On February 26, 2020, the Provincial Archives of Alberta published a Facebook post that asked the following question:
“Did you know that Edmonton-born John Utendale; was the first Black hockey player to sign a contract with the NHL?”
That National Hockey League contract was signed with the Detroit Red Wings in 1955, three years before Willie O’Ree broke the NHL’s colour barrier in 1958 with the Boston Bruins. Utendale attended three or four camps with the Wings, skating with the likes of Gordie Howe, Alex Delvecchio and Red Kelly.
Utendale never played for the Red Wings, instead seeing action with Wings’ farm team, the Edmonton Flyers.
But O’Ree has been quoted, including in a 2018 article in The Undefeated, that it could easily have been Utendale, or O’Ree’s Boston teammate Stan Maxwell, or Herb Carnegie or Art Dorrington who could have the NHL’s first black player.
According to an Edmonton Journal article in 2006, as a youth and teenager, Utendale played on the outdoor city rinks in Edmonton while playing peewee, bantam and midget hockey. His post-minor hockey career started with the Edmonton Oil Kings, prior to his historic signing with the Red Wings. After that, he played three seasons with the Flyers, followed by a couple of seasons where he moved east, playing for teams such as the Windsor Bulldogs and North Bay Trappers (Ontario Senior league), Quebec Aces (Quebec Hockey League), and Sudbury Wolves (Eastern Professional Hockey League).
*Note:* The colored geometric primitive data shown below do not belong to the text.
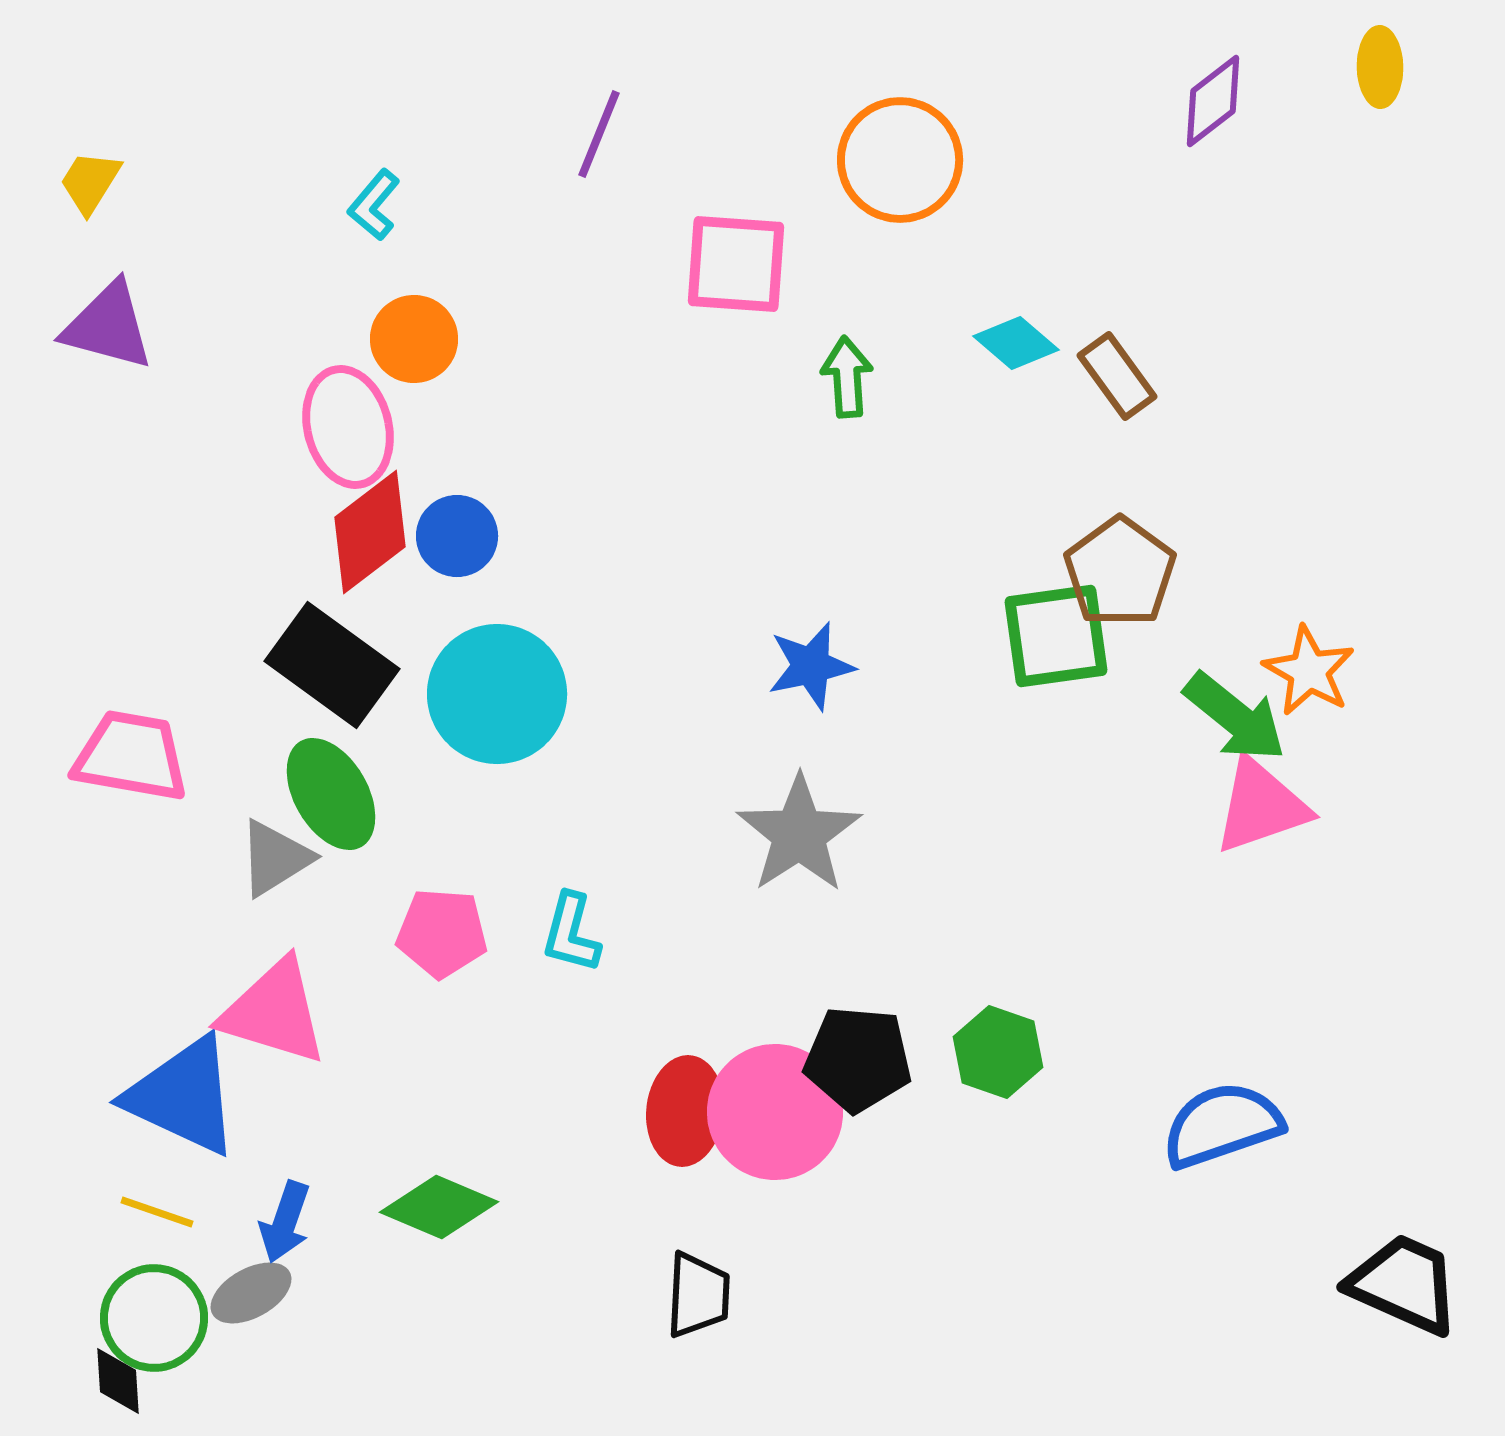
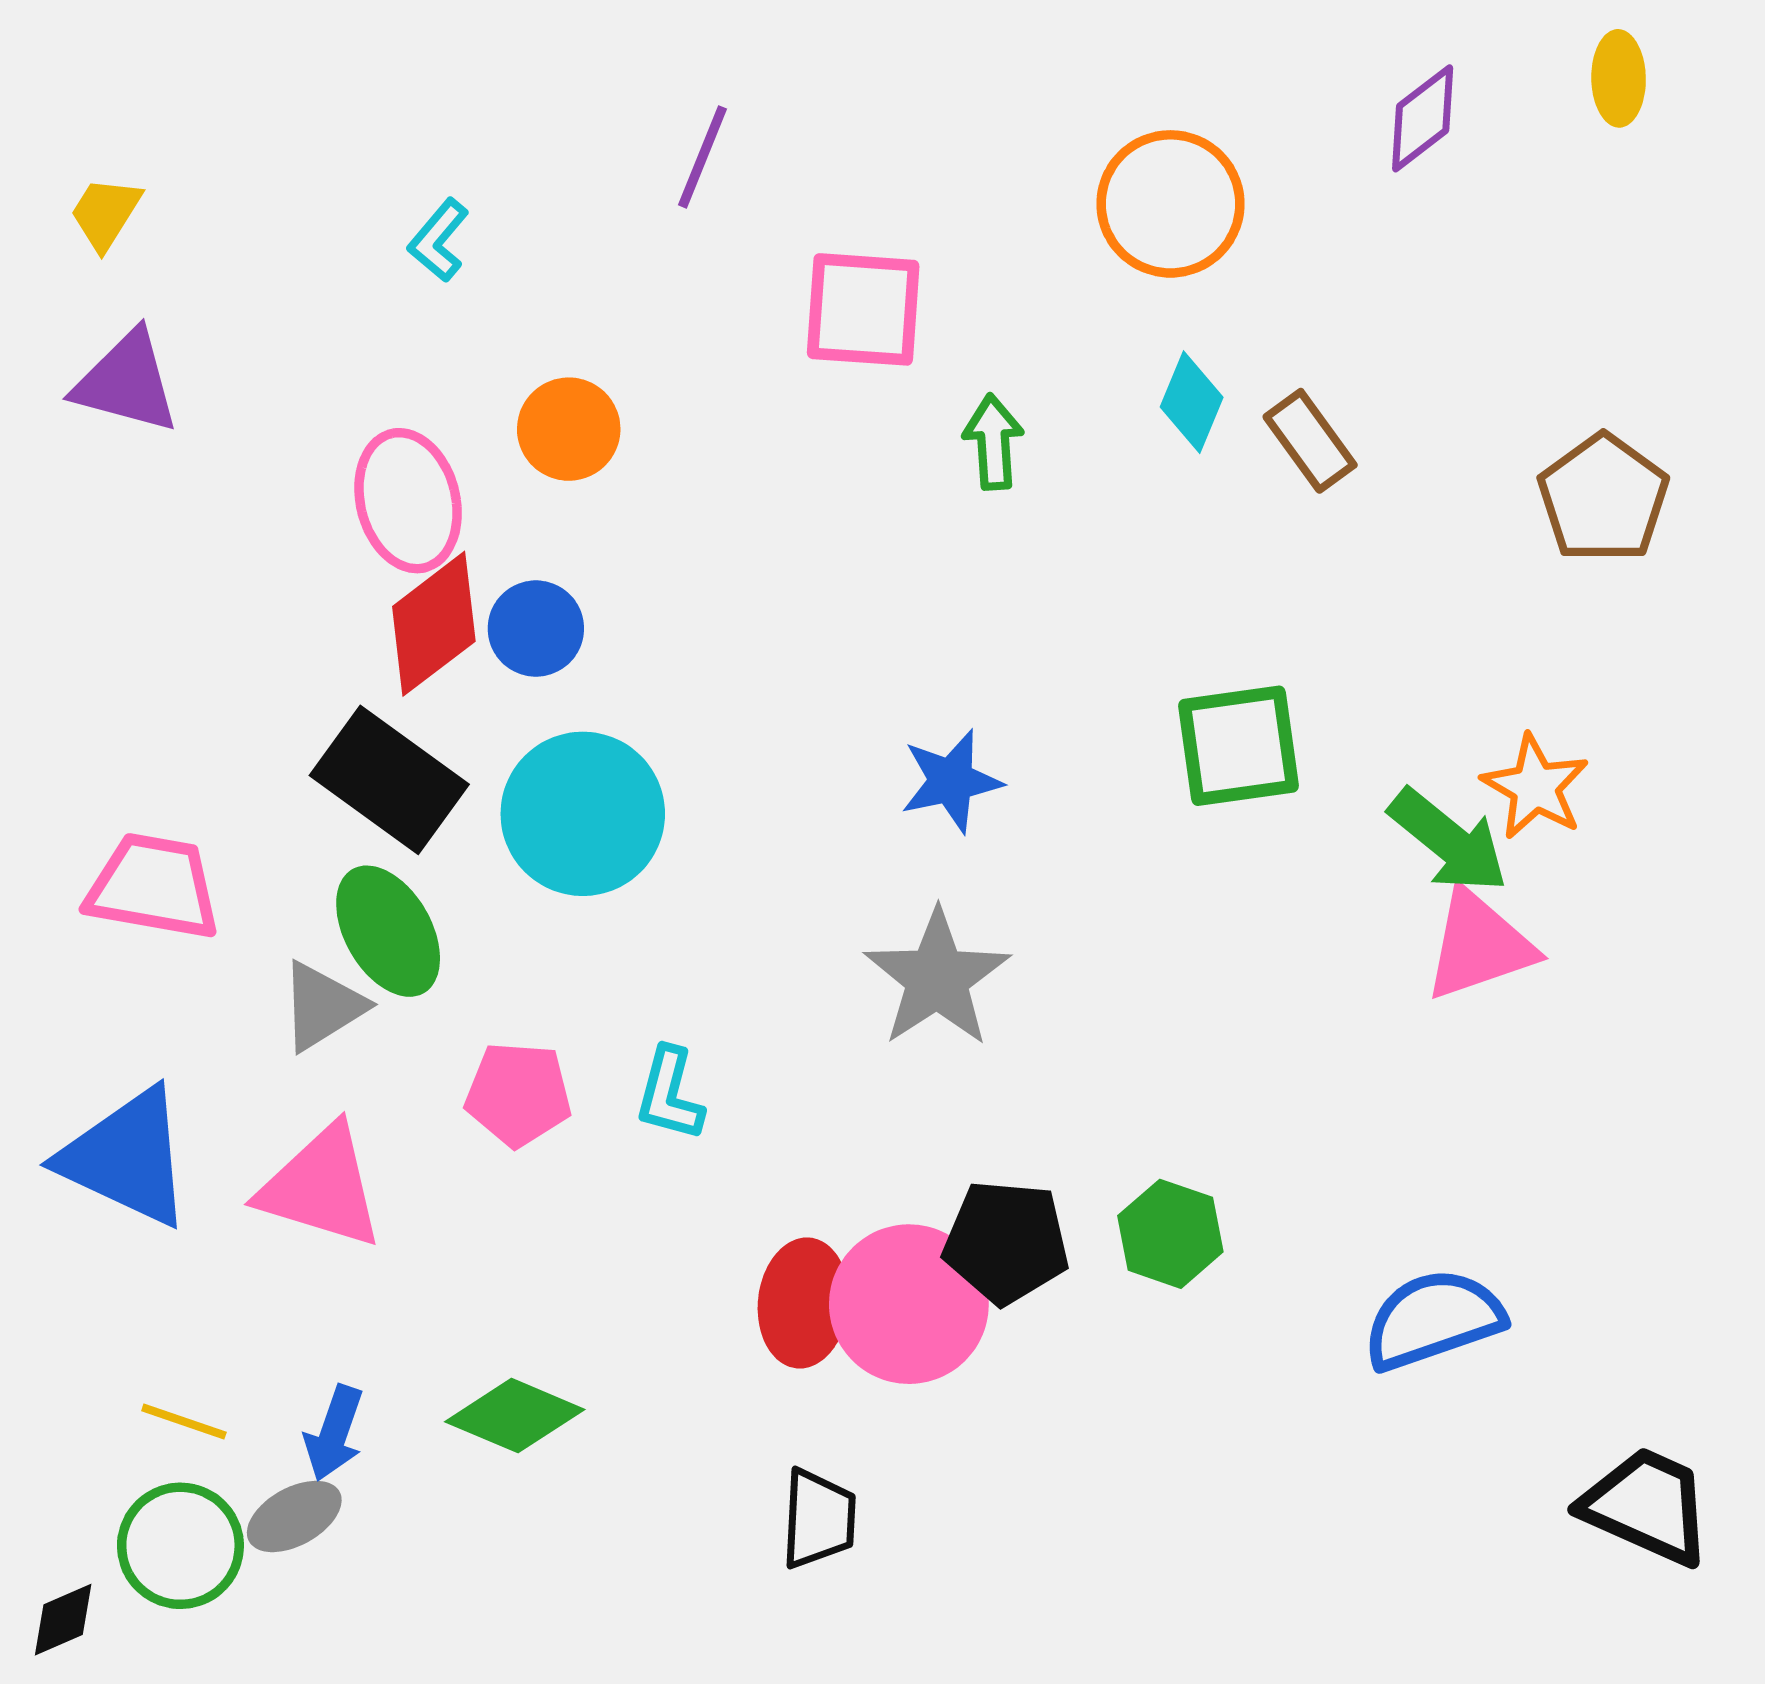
orange circle: (900, 160) -> (1170, 204), moved
orange circle: (414, 339) -> (569, 429), moved
cyan diamond: (1016, 343) -> (1192, 402), turned 72
brown pentagon: (1120, 572) -> (1603, 498), moved
blue triangle: (183, 1096) -> (127, 1158), moved
black diamond: (118, 1381) -> (63, 1620), moved, turned 70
In his 1958-59 part-season (five games) with the Aces, Utendale would be joined by O’Ree and Maxwell, where they played together on “The Black Line.” And it is believed Utendale was only the fourth black player to play Senior A hockey in Ontario, joining Herb and Ossie Carnegie and Manny McIntyre
He eventually returned to western Canada, getting married to Maryan “Mickey” Maddison Leonard in 1959, and starting his university education. Utendale earned his teaching certificate from the University of British Columbia in 1961, and then enrolled at the University of Alberta, earning his Bachelor of Education degree in two years. He worked for three years at the Northern Alberta Institute of Technology (NAIT), when that school was being established in the mid-1960s, becoming the school’s first Director of Physical Education and coaching the men’s hockey team (1966-67).
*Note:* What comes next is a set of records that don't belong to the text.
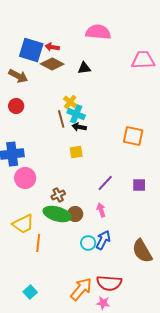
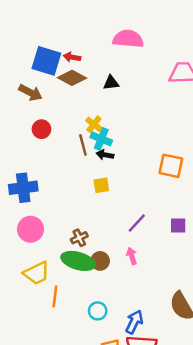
red circle: (16, 106) -> (41, 129), moved
pink circle: (25, 178) -> (31, 229), moved
blue arrow: (103, 240) -> (134, 322), moved
cyan circle: (88, 243) -> (98, 311), moved

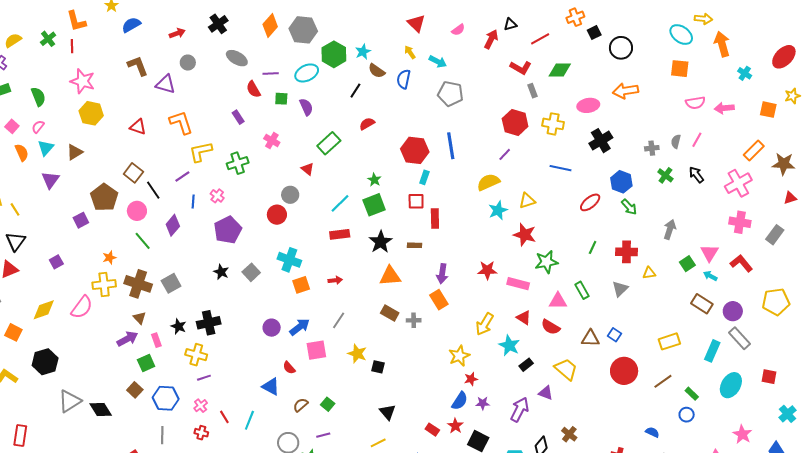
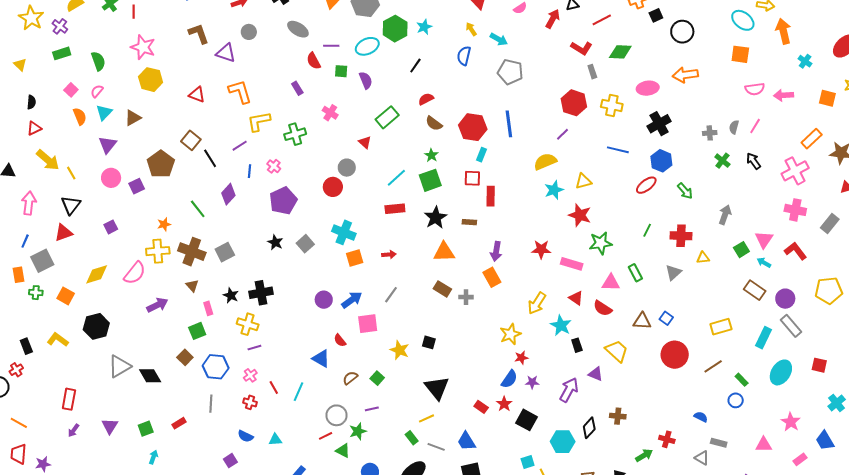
brown semicircle: (377, 71) -> (434, 123), moved
blue hexagon: (621, 182) -> (661, 161), moved
pink circle: (137, 211) -> (111, 178), moved
purple arrow: (127, 339) -> (157, 305), moved
yellow star: (357, 354) -> (400, 350), moved
black rectangle: (526, 365) -> (577, 345), turned -72
black triangle: (388, 412) -> (437, 388), size x1.5
brown cross: (569, 434) -> (618, 416), turned -35

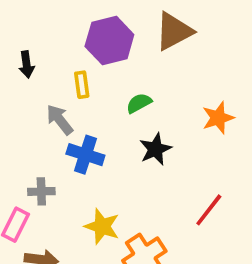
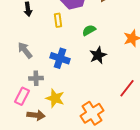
gray arrow: (60, 120) -> (25, 50), moved
yellow star: (102, 226) -> (55, 98), moved

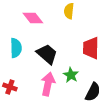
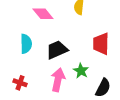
black trapezoid: (47, 54) -> (57, 50), turned -65

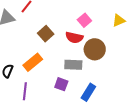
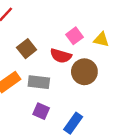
yellow triangle: (119, 21) -> (101, 40), moved, turned 32
gray rectangle: (73, 65) -> (39, 82), moved

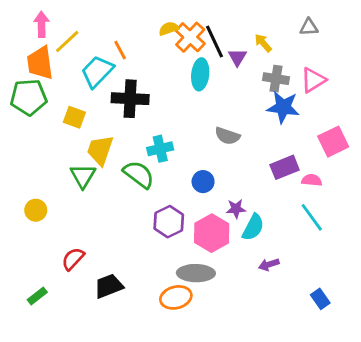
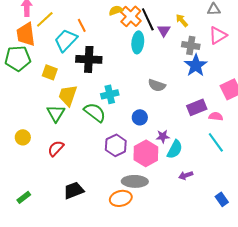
pink triangle: (313, 80) -> (218, 35), moved
blue star: (283, 107) -> (196, 65), turned 30
red semicircle: (73, 259) -> (56, 148), moved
Throughout the 1960s, until his on-ice career ended in 1969, Utendale was still playing, including stints with the Ponoka Stampeders, Edmonton Nuggets and Edmonton Monarchs, along with the Spokane Jets (Western International Hockey League).
Had his story ended here, Utendale would already have established himself as a significant figure in the history of the sport of hockey.
But a sentence included in his obituary, published in the Edmonton Journal following his death in 2006, illustrates that hockey really was a lifelong passion for Utendale:
“John’s career was a story of diversity from professional hockey player to professor.”
With the conclusion of his playing career in 1969, Utendale’s focus shifted to what would be a long and influential career in post-secondary education.
He earned his Master’s degree at Eastern Washington State College, and was hired at Washington State University. During his three years at WSU he was academic coordinator for the athletic department, a member of the Washington State Human Rights commission, taught a course in the black studies department and coached little league baseball, all while earning his Doctorate in Education.
Dr. Utendale then joined Western Washington State College (now University), becoming the first black faculty member of the Woodring College of Education. For a quarter century, he headed the Student Personnel Administration graduate program, dramatically increasing the number of minority students at the school. Utendale was nationally recognized for his academic work, and moved into full professorship, becoming one of the few minor faculty members with tenure. He also held numerous positions in the Washington state community, including leading the Higher Education Administration.
But hockey always played a significant role in Utendale’s life. During his time as an educator, he was involved in hockey at the local, post-secondary and regional levels in Washington State. He helped found the Bellingham Area Minor Hockey Association and the city’s junior team (which he also coached), coached the Western Washington University Vikings team, and served as Western Regional Director for the Amateur Hockey Association of the U.S.
He was also an assistant training coach with the U.S. Olympic team in 1980, becoming the first black member of the coaching staff of the men’s hockey team. That team won gold at the “Miracle on Ice” Lake Placid Olympics.
John Utendale was born in Edmonton in 1937. He retired from Western Washington University in 2001, and he died in Bellingham, Washington in 2006.